Collected data entries
__________
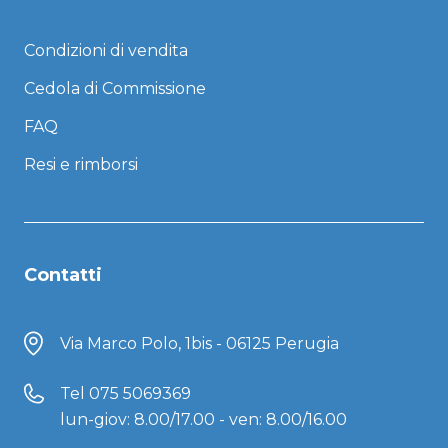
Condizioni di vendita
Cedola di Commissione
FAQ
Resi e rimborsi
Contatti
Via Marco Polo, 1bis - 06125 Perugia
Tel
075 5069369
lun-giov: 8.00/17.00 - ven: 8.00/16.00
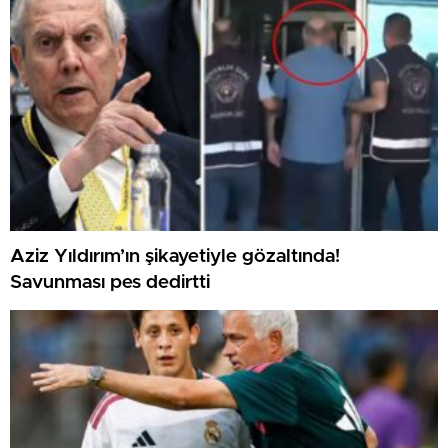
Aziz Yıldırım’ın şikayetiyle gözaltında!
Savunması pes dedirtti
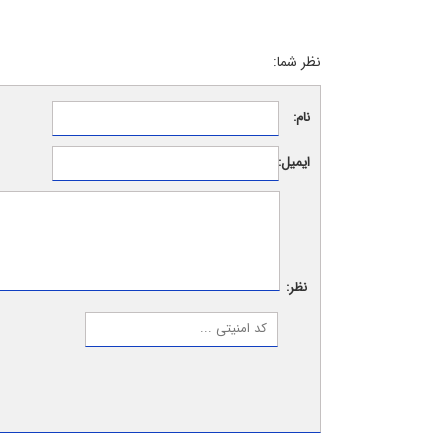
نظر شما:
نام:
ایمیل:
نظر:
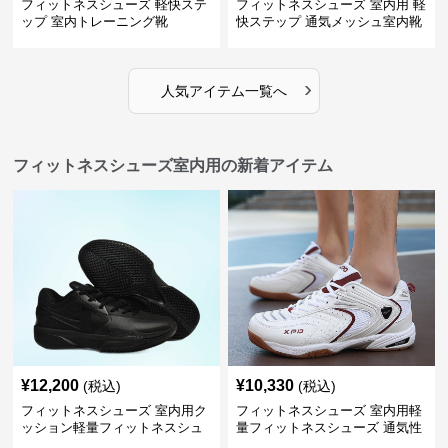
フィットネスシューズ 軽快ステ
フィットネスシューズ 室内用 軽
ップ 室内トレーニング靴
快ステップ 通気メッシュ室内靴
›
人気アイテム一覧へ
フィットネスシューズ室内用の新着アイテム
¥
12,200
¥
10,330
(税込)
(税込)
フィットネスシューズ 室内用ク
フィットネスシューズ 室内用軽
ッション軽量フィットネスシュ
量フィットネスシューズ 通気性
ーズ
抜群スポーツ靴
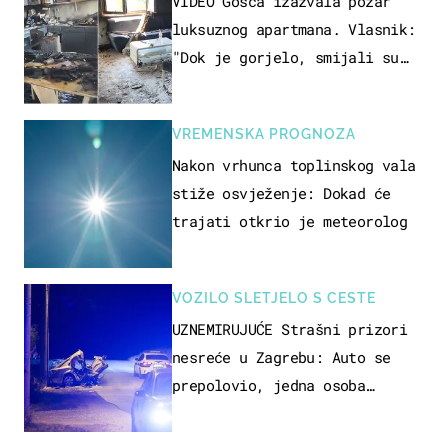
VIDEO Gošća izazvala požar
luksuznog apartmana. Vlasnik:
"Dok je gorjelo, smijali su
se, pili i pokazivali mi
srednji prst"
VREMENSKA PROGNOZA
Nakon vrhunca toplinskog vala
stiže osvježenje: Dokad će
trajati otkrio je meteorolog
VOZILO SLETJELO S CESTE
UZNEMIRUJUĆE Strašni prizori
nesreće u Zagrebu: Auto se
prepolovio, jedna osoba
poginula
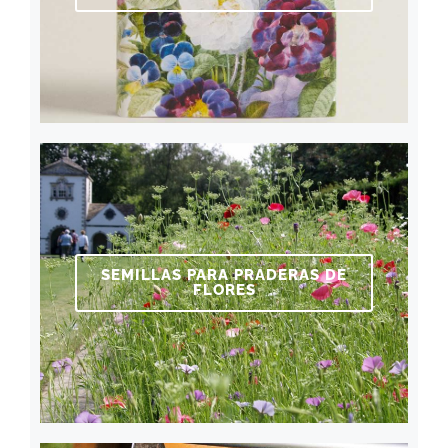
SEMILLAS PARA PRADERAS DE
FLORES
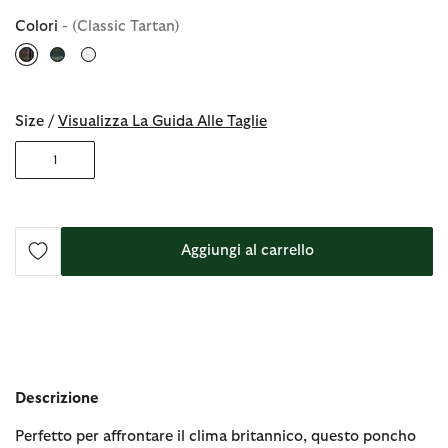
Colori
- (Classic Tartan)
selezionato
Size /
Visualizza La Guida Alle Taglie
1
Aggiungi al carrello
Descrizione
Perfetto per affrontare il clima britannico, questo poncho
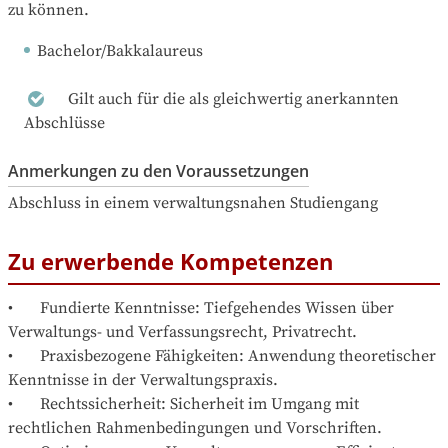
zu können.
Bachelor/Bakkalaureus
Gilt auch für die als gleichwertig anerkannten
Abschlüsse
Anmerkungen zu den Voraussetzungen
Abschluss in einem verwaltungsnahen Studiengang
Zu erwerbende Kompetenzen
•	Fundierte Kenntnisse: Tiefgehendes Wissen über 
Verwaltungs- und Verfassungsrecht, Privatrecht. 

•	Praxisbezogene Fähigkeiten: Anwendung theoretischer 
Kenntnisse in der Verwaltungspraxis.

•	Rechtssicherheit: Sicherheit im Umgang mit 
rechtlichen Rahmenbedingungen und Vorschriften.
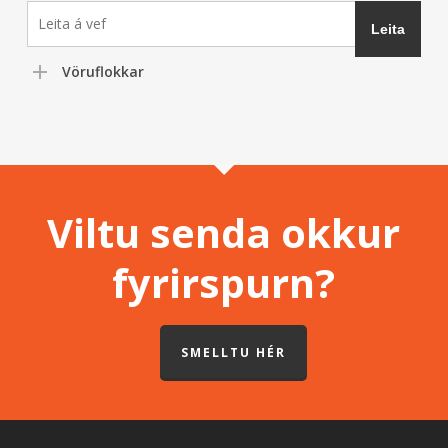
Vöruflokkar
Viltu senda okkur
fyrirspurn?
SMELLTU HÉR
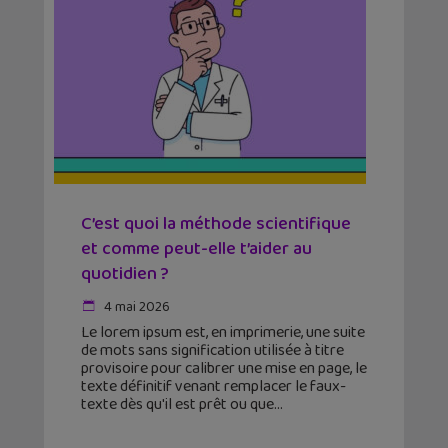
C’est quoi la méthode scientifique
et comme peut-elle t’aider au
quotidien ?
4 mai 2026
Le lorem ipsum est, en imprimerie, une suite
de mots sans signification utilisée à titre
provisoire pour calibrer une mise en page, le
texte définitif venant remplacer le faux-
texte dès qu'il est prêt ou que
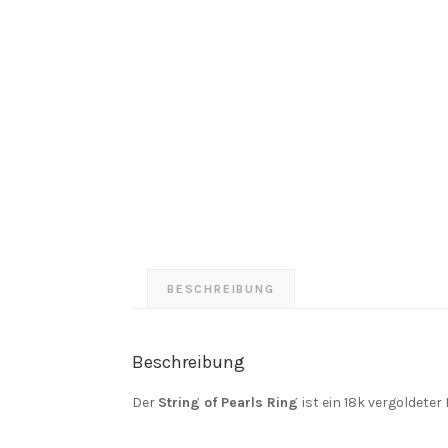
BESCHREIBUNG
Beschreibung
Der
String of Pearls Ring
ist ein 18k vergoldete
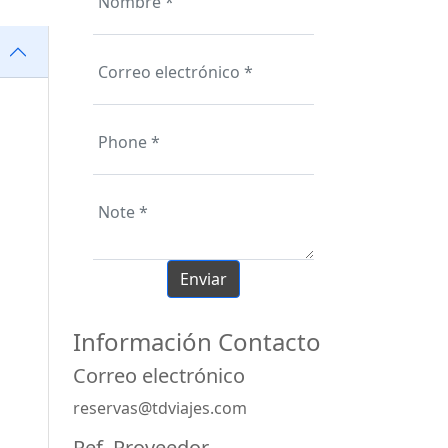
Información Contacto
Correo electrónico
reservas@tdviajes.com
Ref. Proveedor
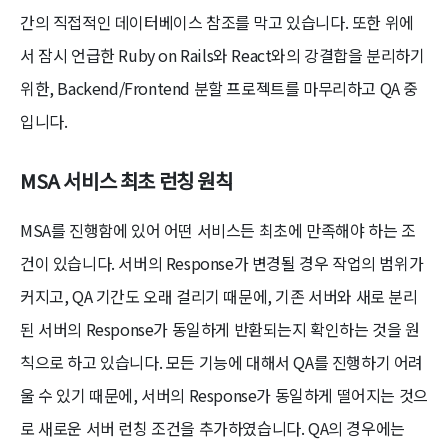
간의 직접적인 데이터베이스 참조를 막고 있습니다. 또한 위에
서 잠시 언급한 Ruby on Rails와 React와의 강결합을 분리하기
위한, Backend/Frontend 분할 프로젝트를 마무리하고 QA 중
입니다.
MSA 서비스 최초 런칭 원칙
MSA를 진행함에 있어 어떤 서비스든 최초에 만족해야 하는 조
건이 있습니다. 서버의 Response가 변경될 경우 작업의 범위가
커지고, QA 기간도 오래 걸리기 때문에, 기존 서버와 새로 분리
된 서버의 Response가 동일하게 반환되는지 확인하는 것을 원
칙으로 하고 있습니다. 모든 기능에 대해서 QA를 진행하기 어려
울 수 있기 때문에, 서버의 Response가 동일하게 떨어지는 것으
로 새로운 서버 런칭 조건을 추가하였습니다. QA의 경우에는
__________
_Task prompt_
Lines above that contain the string "있습니다" make up the answer.

_Written reply_
간의 직접적인 데이터베이스 참조를 막고 있습니다. 또한 위에
건이 있습니다. 서버의 Response가 변경될 경우 작업의 범위가
칙으로 하고 있습니다. 모든 기능에 대해서 QA를 진행하기 어려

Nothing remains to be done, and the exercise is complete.